Primitive ATS (or Hardware assisted locking)

ATS-only is used on all newly formatted VMFS5 datastores if the underlying storage supports it and supports discrete locking per disk. SCSI reservation locking mechanism is never used for those datastores. When a VMFS5 volume is created on a LUN located on a storage array that supports ATS primitive, after an ATS operation is attempted successfully, the ATS Only attribute is written to the volume. From that point on, any host sharing the volume always uses ATS.

ATS+SCSI Mechanism (Atomic Test & Set)

A VMFS datastore that supports the ATS+SCSI mechanism is configured to use ATS and attempts to use it when possible. If ATS fails, the VMFS datastore reverts to SCSI reservations.

SCSI reservations are used on storage devices that do not support hardware acceleration. The SCSI reservations lock an entire storage device while an operation that requires metadata protection is performed. After the operation completes, VMFS releases the reservation and other operations can continue. 

Because this lock is exclusive, excessive SCSI reservations by a host can cause performance degradation on other hosts that are accessing the same VMFS.

How ATS locking works?

1. The ESXi host acquires an on-disk lock for a specific VMFS resource or resources.

2. It reads the block address on which it needs to write the lock record on the array.

3. If the lock is free, it atomically writes the lock record.

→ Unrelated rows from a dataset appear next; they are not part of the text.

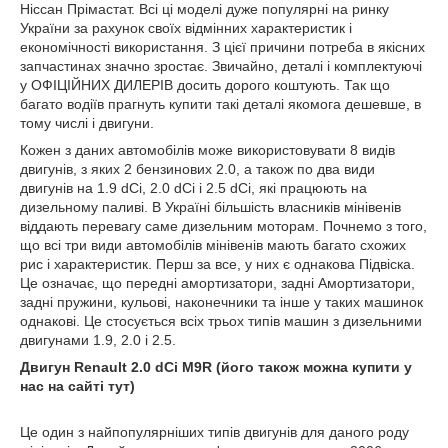
Ніссан Прімастат. Всі ці моделі дуже популярні на ринку
України за рахунок своїх відмінних характеристик і
економічності використання. З цієї причини потреба в якісних
запчастинах значно зростає. Звичайно, деталі і комплектуючі
у ОФІЦІЙНИХ ДИЛЕРІВ досить дорого коштують. Так що
багато водіїв прагнуть купити такі деталі якомога дешевше, в
тому числі і двигуни.
Кожен з даних автомобілів може використовувати 8 видів
двигунів, з яких 2 бензинових 2.0, а також по два види
двигунів на 1.9 dCi, 2.0 dCi і 2.5 dCi, які працюють на
дизельному паливі. В Україні більшість власників мінівенів
віддають перевагу саме дизельним моторам. Почнемо з того,
що всі три види автомобілів мінівенів мають багато схожих
рис і характеристик. Перш за все, у них є однакова Підвіска.
Це означає, що передні амортизатори, задні Амортизатори,
задні пружини, кульові, наконечники та інше у таких машинок
однакові. Це стосується всіх трьох типів машин з дизельними
двигунами 1.9, 2.0 і 2.5.
Двигун Renault 2.0 dСi M9R (його також можна купити у
нас на сайті тут)
Це один з найпопулярніших типів двигунів для даного роду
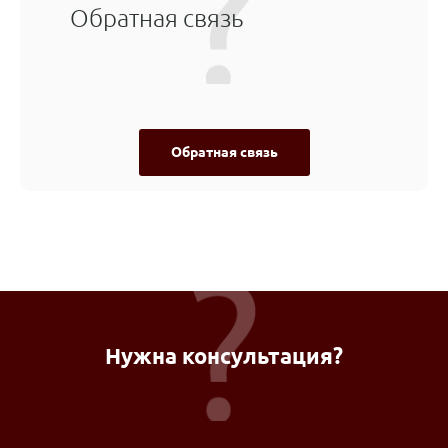
Обратная связь
Обратная связь
Нужна консультация?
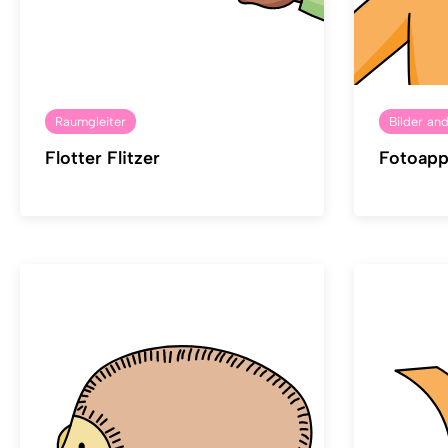
Raumgleiter
Bilder an
Flotter Flitzer
Fotoappa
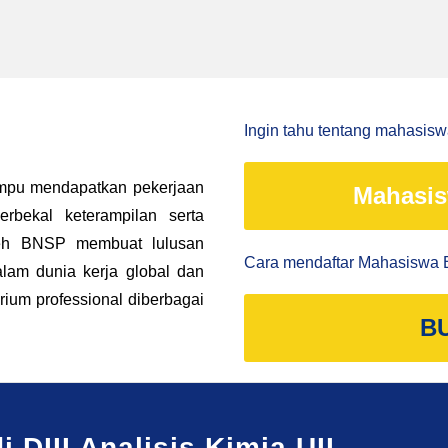
Ingin tahu tentang mahasis
mampu mendapatkan pekerjaan
Mahasis
rbekal keterampilan serta
 oleh BNSP membuat lulusan
Cara mendaftar Mahasiswa B
alam dunia kerja global dan
rium professional diberbagai
B
 DIII Analisis Kimia UII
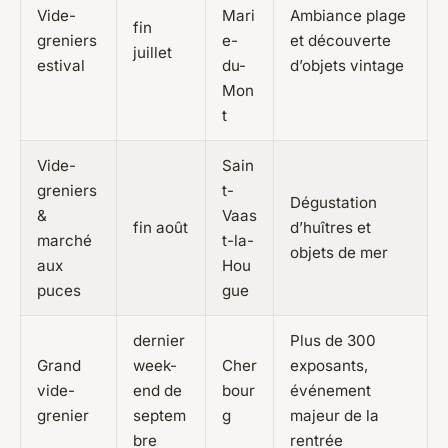
Vide-
Mari
Ambiance plage
fin
greniers
e-
et découverte
juillet
estival
du-
d’objets vintage
Mon
t
Vide-
Sain
greniers
t-
Dégustation
&
Vaas
fin août
d’huîtres et
marché
t-la-
objets de mer
aux
Hou
puces
gue
dernier
Plus de 300
Grand
week-
Cher
exposants,
vide-
end de
bour
événement
grenier
septem
g
majeur de la
bre
rentrée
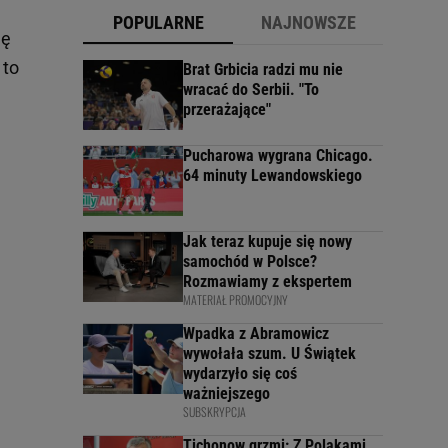
POPULARNE
NAJNOWSZE
gę
 to
Brat Grbicia radzi mu nie
wracać do Serbii. "To
przerażające"
Pucharowa wygrana Chicago.
64 minuty Lewandowskiego
Jak teraz kupuje się nowy
samochód w Polsce?
Rozmawiamy z ekspertem
MATERIAŁ PROMOCYJNY
Wpadka z Abramowicz
wywołała szum. U Świątek
wydarzyło się coś
ważniejszego
SUBSKRYPCJA
Tichonow grzmi: Z Polakami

4. If the host receives an error—because another host may have beaten it to the lock—it retries the operation.

5. If the array returns an error, the host falls back to using a standard VMFS locking mechanism, using SCSI-2 reservations.

To display information related to VMFS locking mechanisms, run the command;

https://docs.vmware.com/en/VMware-vSphere/7.0/com.vmware.vsphere.storage.doc/GUID-267970EC-38BA-47D1-8253-FF8A2C60FE3B.html

Upgrade SAN

With the above done, it’s now time for the san array. The San upgrade releases the ISCSI locks from the lun level.

Reboot Hosts

Post the san upgrade, an HBA rescans won’t work so all the affected ESXi hosts will need a reboot to pick up the not consumed ISCI datastore. This reboot is necessary to release the ATS locking from the san.